Domain-agnostic schema for mixed content. Use as a starting point for evaluation before specializing.

Hz	Dimension	Type	Weight
0.1	topic_category	FreeText	0.7
0.5	content_type	Enum	0.6
1.0	primary_subject	FreeText	1.0
2.0	intent	FreeText	1.0
4.0	key_entities	MultiValue	0.9
6.0	domain_terms	MultiValue	0.8
8.0	action_verbs	MultiValue	0.7
10	specificity	Enum	0.6
14	audience_level	Enum	0.5
18	sentiment	Enum	0.4
22	temporal_relevance	FreeText	0.5
26	geographic_context	FreeText	0.4
30	source_type	Enum	0.5
34	complexity	Enum	0.6

Table types (FreeText, Enum, MultiValue) describe the dimension; the API uses lowercase types on custom fields such as free_text, enum, and multi_value_text—see below.

About frequency bands (Hz values)

The built-in schemas show Hz values (0.1, 0.5, 2.0, etc.) representing the 14 standard brain-inspired frequency bands in holographic encoding. When registering a custom schema, your frequency field must use one of these allowed values—see CustomFrequencyField in the API reference for the exact enum (e.g., 0.1, 0.5, 2.0, 4.0, 6.0, 10.0, 12.0, 18.0, 19.0, 24.0, 30.0, 40.0, 50.0, 70.0).

Rule of thumb:

Lower Hz (0.1–2.0) → Categorical/Enum dimensions (language, domain, contract type)
Mid Hz (4.0–14) → Descriptive/FreeText dimensions (intent, operation, methodology)
Higher Hz (18–70) → List/MultiValue dimensions (APIs, entities, key terms)

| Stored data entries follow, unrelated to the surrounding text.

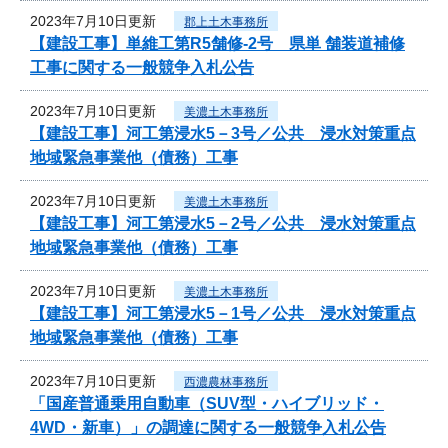
2023年7月10日更新
郡上土木事務所
【建設工事】単維工第R5舗修-2号 県単 舗装道補修
工事に関する一般競争入札公告
2023年7月10日更新
美濃土木事務所
【建設工事】河工第浸水5－3号／公共 浸水対策重点
地域緊急事業他（債務）工事
2023年7月10日更新
美濃土木事務所
【建設工事】河工第浸水5－2号／公共 浸水対策重点
地域緊急事業他（債務）工事
2023年7月10日更新
美濃土木事務所
【建設工事】河工第浸水5－1号／公共 浸水対策重点
地域緊急事業他（債務）工事
2023年7月10日更新
西濃農林事務所
「国産普通乗用自動車（SUV型・ハイブリッド・
4WD・新車）」の調達に関する一般競争入札公告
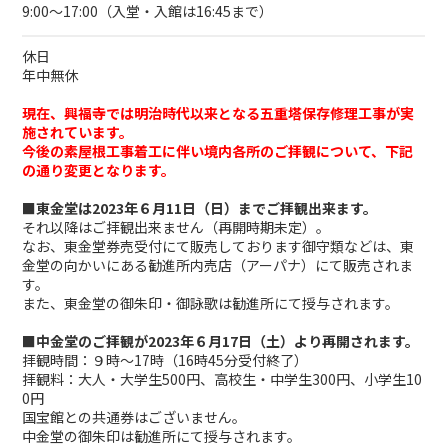
9:00～17:00（入堂・入館は16:45まで）
休日
年中無休
現在、興福寺では明治時代以来となる五重塔保存修理工事が実
施されています。
今後の素屋根工事着工に伴い境内各所のご拝観について、下記
の通り変更となります。
■東金堂は2023年６月11日（日）までご拝観出来ます。
それ以降はご拝観出来ません（再開時期未定）。
なお、東金堂券売受付にて販売しております御守類などは、東
金堂の向かいにある勧進所内売店（アーパナ）にて販売されま
す。
また、東金堂の御朱印・御詠歌は勧進所にて授与されます。
■中金堂のご拝観が2023年６月17日（土）より再開されます。
拝観時間：９時～17時（16時45分受付終了）
拝観料：大人・大学生500円、高校生・中学生300円、小学生10
0円
国宝館との共通券はございません。
中金堂の御朱印は勧進所にて授与されます。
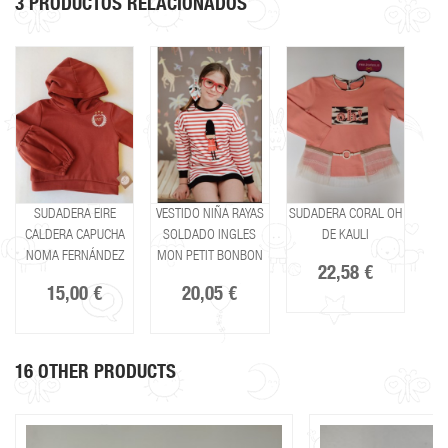
3 PRODUCTOS RELACIONADOS
SUDADERA EIRE
VESTIDO NIÑA RAYAS
SUDADERA CORAL OH
CALDERA CAPUCHA
SOLDADO INGLES
DE KAULI
NOMA FERNÁNDEZ
MON PETIT BONBON
22,58 €
15,00 €
20,05 €
16 OTHER PRODUCTS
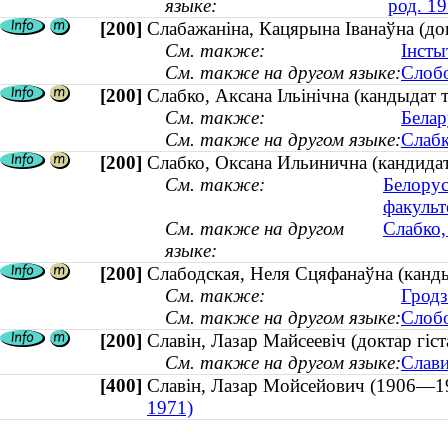
языке:
род. 19
[200]
Слабажаніна, Кацярына Іванаўна (докт
См. также:
Інсты
См. также на другом языке:
Слобо
[200]
Слабко, Аксана Ільінічна (кандыдат
См. также:
Белар
См. также на другом языке:
Слабк
[200]
Слабко, Оксана Ильинична (кандида
См. также:
Белорус
факульт
См. также на другом
Слабко,
языке:
[200]
Слабодская, Неля Сцяфанаўна (кандыд
См. также:
Гродз
См. также на другом языке:
Слобо
[200]
Славін, Лазар Майсеевіч (доктар гіс
См. также на другом языке:
Слави
[400]
Славін, Лазар Мойсейович (1906—
1971)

Registering a custom domain schema

Define a schema for your own domain with POST /v1/graph/domains. Custom schemas are scoped to your API key and map up to fourteen fields onto the standard frequency bands. The reference defines allowed frequency values and field types for GraphDomainCreate / GraphSignalField.

POST /v1/graph/domains
X-API-Key: YOUR_KEY
Content-Type: application/json

{
  "domain_id": "acme:legal_contracts:1.0.0",
  "name": "Legal Contract Analysis",
  "description": "Domain schema for legal contract analysis",
  "signals": [
    { "frequency": 0.1, "name": "contract_type", "type": "enum", "values": ["MSA", "NDA", "SOW"], "weight": 0.8 },
    { "frequency": 0.5, "name": "jurisdiction", "type": "enum", "values": ["US", "EU", "UK"], "weight": 0.7 },
    { "frequency": 2.0, "name": "primary_obligation", "type": "free_text", "weight": 1.0 },
    { "frequency": 4.0, "name": "parties_involved", "type": "multi_value_text", "weight": 0.9 }
  ]
}

Response:

{
  "status": "success",
  "domain_id": "acme:legal_contracts:1.0.0",
  "domain": "legal_contracts",
  "num_signals": 4
}

Using the registered schema:

from papr_memory import Papr

client = Papr(x_api_key="YOUR_KEY")

# 1. Add memories with the custom schema
memory = client.memory.add(
    content="Signed NDA with Acme Corp, jurisdiction: US, expires 2027-01-01",
    policy={
        "transform_embedding": {
            "mode": "auto",
            "domain_id": "acme:legal_contracts:1.0.0"
        }
    }
)

# 2. Search with domain-specific filtering
results = client.memory.search(
    query="Find all active NDAs in US jurisdiction",
    reranking_config={
        "reranking_provider": "papr_enhanced",  # or "papr_max" for maximum quality
        "domain_id": "acme:legal_contracts:1.0.0",
        "signal_thresholds": {
            "contract_type": 0.9,  # Must be 90%+ aligned on contract type
            "jurisdiction": 0.8    # Must be 80%+ aligned on jurisdiction
        }
    }
)

Schema design principles

Enum for categorical dimensions (language, contract type)—often on lower Hz bands.
Free text for descriptive dimensions (intent, operation)—mid bands.
Multi-value for lists (APIs, entities, compounds)—higher bands.
Weight what discriminates: if language matters most, weight it 1.0; if a dimension is mostly noise, weight it down (for example 0.3).
At most fourteen fields—one per frequency band in the holographic encoding.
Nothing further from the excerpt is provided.